» **Data shown**:
************
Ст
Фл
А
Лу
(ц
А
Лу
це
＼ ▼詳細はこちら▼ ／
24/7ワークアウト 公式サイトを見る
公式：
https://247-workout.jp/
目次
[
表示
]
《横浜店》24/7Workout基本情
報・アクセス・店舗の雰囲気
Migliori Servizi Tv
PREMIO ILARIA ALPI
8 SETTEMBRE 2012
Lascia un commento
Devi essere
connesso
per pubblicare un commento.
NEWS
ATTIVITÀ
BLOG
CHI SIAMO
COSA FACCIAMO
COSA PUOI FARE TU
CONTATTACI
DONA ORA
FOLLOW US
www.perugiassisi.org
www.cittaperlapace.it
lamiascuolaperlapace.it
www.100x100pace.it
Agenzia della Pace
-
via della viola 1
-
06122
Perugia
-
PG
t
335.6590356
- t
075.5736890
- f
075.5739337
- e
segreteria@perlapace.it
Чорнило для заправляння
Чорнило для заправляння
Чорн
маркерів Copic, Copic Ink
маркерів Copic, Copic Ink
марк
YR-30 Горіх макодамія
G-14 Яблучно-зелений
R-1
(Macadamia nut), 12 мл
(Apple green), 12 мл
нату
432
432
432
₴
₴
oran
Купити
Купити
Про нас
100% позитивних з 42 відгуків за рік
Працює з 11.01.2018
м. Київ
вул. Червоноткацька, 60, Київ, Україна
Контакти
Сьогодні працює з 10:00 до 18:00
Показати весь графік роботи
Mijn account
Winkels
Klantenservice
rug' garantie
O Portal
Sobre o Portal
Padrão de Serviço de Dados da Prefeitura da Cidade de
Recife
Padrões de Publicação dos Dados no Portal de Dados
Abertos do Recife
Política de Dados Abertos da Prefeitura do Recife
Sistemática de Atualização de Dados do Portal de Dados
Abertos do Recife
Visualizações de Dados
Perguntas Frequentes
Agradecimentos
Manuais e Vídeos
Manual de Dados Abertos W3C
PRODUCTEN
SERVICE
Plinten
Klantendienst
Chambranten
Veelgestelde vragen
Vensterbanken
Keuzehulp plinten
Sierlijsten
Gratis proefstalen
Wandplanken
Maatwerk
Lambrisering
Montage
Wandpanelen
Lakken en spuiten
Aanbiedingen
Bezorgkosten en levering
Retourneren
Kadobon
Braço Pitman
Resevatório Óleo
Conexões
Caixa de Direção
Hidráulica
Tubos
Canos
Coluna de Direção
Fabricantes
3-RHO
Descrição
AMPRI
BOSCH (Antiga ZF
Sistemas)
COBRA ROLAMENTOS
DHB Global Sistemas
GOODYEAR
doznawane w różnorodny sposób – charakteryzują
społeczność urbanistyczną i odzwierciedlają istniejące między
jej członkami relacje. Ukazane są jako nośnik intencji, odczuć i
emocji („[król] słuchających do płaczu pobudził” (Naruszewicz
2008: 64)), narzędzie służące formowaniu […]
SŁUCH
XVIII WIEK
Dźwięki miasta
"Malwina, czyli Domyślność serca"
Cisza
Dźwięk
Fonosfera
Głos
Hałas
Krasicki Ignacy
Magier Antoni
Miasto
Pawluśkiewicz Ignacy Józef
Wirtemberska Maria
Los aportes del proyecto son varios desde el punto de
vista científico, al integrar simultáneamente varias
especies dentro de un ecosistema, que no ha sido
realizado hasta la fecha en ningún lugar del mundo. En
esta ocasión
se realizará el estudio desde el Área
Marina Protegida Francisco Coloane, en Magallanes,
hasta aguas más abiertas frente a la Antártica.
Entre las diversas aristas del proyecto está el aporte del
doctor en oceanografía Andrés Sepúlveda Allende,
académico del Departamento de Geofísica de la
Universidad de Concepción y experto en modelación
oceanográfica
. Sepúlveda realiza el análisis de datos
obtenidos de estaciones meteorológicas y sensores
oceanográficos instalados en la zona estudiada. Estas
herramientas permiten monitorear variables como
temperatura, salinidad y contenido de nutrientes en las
************
» **Problem**:
The result is a copy of every line above where the word "della" shows up.

» **Your response**:
Agenzia della Pace
via della viola 1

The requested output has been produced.